Since beginning her master’s program, Jones says she’s come to realize how much she values the support of her family, mentors, and cohort members. A mother of two boys, aged 8 and 2, Jones calls the yearlong program an exercise in time management. In addition to attending classes and student teaching at her alma mater Jefferson High School, Jones spends her weekends working as a youth counselor in a residential boys home.
“Sure, I’m busy,” she said. “I feel like on the small scale it’s a sacrifice, but I couldn’t tell my boys that I didn’t finish because it was hard. That’s not an excuse I’m going to accept from them, so certainly I can’t say that. I don’t think the things you want come without hard work.”

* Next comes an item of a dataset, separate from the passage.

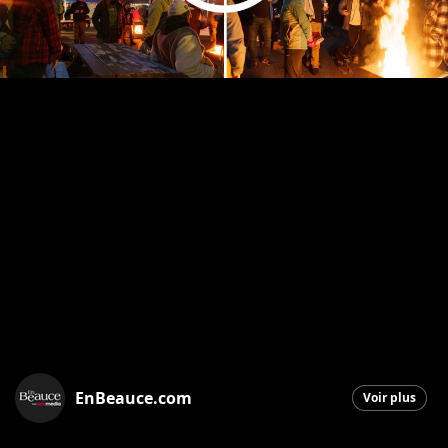
EnBeauce.com
Voir plus
Saint-Georges
|
18 octobre 2025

Encouraging others to rise up
When Jones thinks about the future, she sees the ways her education will affect the lives of others, drawing a direct connection between her own achievement and the potential of her students and her own children. Midway through her master’s program, she’s already looking ahead to her next degree.
“Someday, I want to get a PhD because, literally, before attending college in the South, I had never met an African American with a PhD, and I just assumed we didn’t get them,” she said. “Growing up in Portland, I’d never seen a black doctor, never seen a black lawyer, and had very few black teachers. Today, even with there being a black President, I don’t know that kids connect his success to what they can do in their own lives. I think about how different I want it to be for my sons, because they can see what I’ve attained. I want all kids to know that regardless of where they come from, they can succeed.”
The lessons Jones learned from her former teacher Linda Christensen remain central to her mission.
“I still take Linda’s advice really seriously,” she explained. “We have totally different styles of teaching, but I know I can bring her into my classroom in certain ways. Her message about the pursuit of social justice and ‘rising up’ has guided the education I have pursued as well as the educator I’m becoming.”
In and out of the classroom, Jones hopes to be a positive influence on young people, offering them the support and encouragement they need to achieve their goals.
“When I asked my eight-year-old what he wants to be when he grows up, he said he wanted to be a builder,” she said “I asked him some more questions and realized what he really wants to do is design buildings. So, I told him, ‘You don’t want to be a builder, you want to be an architect.’ That’s so important, the message that he should be thinking bigger. I think kids should always reach for the top of the scale.”